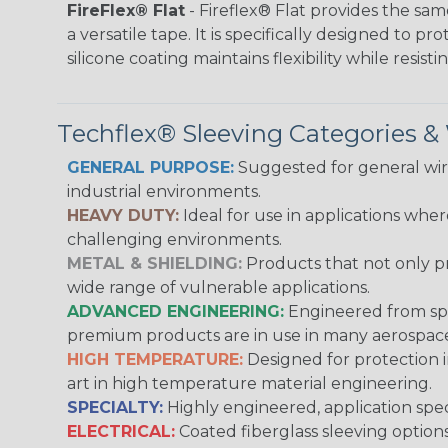
FireFlex® Flat
- Fireflex® Flat provides the sa
a versatile tape. It is specifically designed to 
silicone coating maintains flexibility while resi
Techflex® Sleeving Categories 
GENERAL PURPOSE:
Suggested for general wire
industrial environments.
HEAVY DUTY:
Ideal for use in applications whe
challenging environments.
METAL & SHIELDING:
Products that not only pr
wide range of vulnerable applications.
ADVANCED ENGINEERING:
Engineered from spec
premium products are in use in many aerospace,
HIGH TEMPERATURE:
Designed for protection 
art in high temperature material engineering.
SPECIALTY:
Highly engineered, application speci
ELECTRICAL:
Coated fiberglass sleeving options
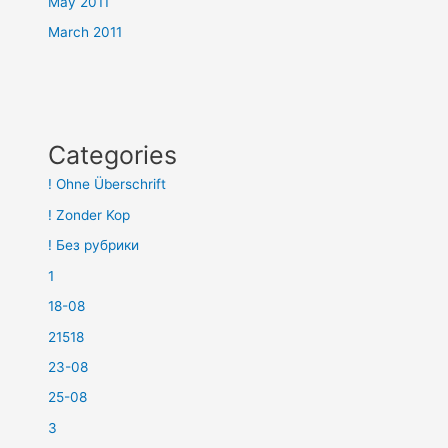
May 2011
March 2011
Categories
! Ohne Überschrift
! Zonder Kop
! Без рубрики
1
18-08
21518
23-08
25-08
3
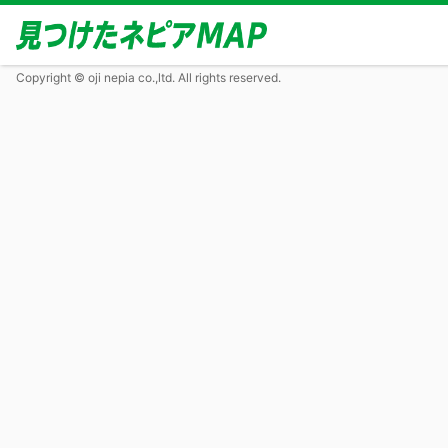
Copyright © oji nepia co.,ltd. All rights reserved.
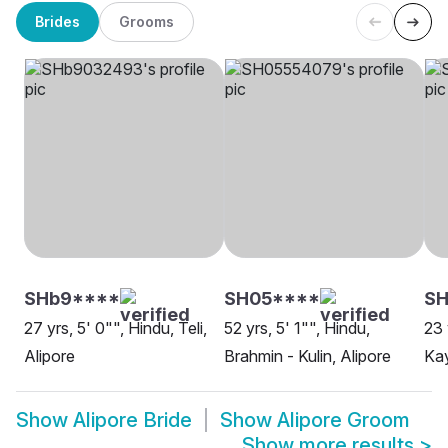
Brides
Grooms
SHb9****
SH05****
SH
27 yrs, 5' 0"", Hindu, Teli,
52 yrs, 5' 1"", Hindu,
23 
Alipore
Brahmin - Kulin, Alipore
Kay
Show
Alipore Bride
Show
Alipore Groom
Show more results
>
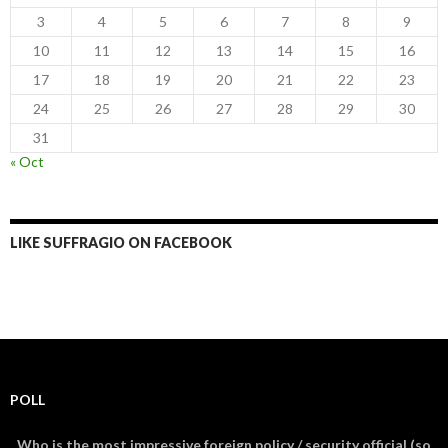
3
4
5
6
7
8
9
10
11
12
13
14
15
16
17
18
19
20
21
22
23
24
25
26
27
28
29
30
31
« Oct
LIKE SUFFRAGIO ON FACEBOOK
POLL
Who is the most impressive foreign policy / security official (so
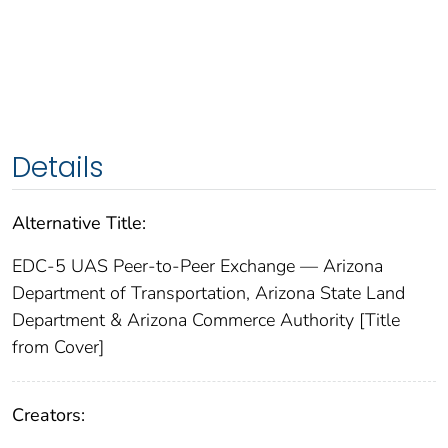
Details
Alternative Title:
EDC-5 UAS Peer-to-Peer Exchange — Arizona
Department of Transportation, Arizona State Land
Department & Arizona Commerce Authority [Title
from Cover]
Creators:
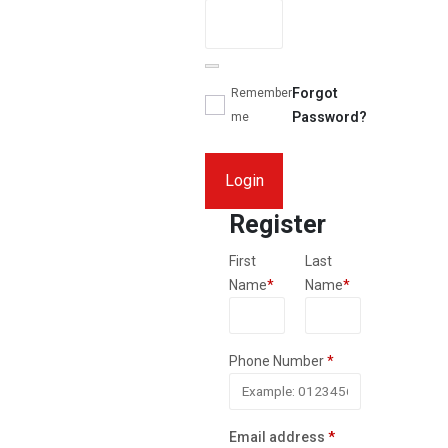
Forgot
Remember
Password?
me
Login
Register
First
Last
Name
*
Name
*
Phone Number
*
Required
Email address
*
━━━━━━━━━━━━━━━━━━━━
» **Task requirements**:
Set every entry down again word for word, but not the pictures.

» **Exercise output**:
FireFlex® Flat
- Fireflex® Flat provides the sa
a versatile tape. It is specifically designed to 
silicone coating maintains flexibility while resi
Techflex® Sleeving Categories 
GENERAL PURPOSE:
Suggested for general wire
industrial environments.
HEAVY DUTY:
Ideal for use in applications whe
challenging environments.
METAL & SHIELDING:
Products that not only pr
wide range of vulnerable applications.
ADVANCED ENGINEERING:
Engineered from spec
premium products are in use in many aerospace,
HIGH TEMPERATURE:
Designed for protection 
art in high temperature material engineering.
SPECIALTY:
Highly engineered, application speci
ELECTRICAL:
Coated fiberglass sleeving options
May 2011
March 2011
Categories
! Ohne Überschrift
! Zonder Kop
! Без рубрики
1
18-08
21518
23-08
25-08
3
Copyright © oji nepia co.,ltd. All rights reserved.
Brides
Grooms
SHb9****
SH05****
SH
27 yrs, 5' 0"", Hindu, Teli,
52 yrs, 5' 1"", Hindu,
23 
Alipore
Brahmin - Kulin, Alipore
Kay
Show
Alipore Bride
Show
Alipore Groom
Show more results
>
3
4
5
6
7
8
9
10
11
12
13
14
15
16
17
18
19
20
21
22
23
24
25
26
27
28
29
30
31
« Oct
LIKE SUFFRAGIO ON FACEBOOK
POLL
Who is the most impressive foreign policy / security official (so
Details
Alternative Title:
EDC-5 UAS Peer-to-Peer Exchange — Arizona
Department of Transportation, Arizona State Land
Department & Arizona Commerce Authority [Title
from Cover]
Creators:
Forgot
Remember
Password?
me
Login
Register
First
Last
Name
*
Name
*
Phone Number
*
Required
Email address
*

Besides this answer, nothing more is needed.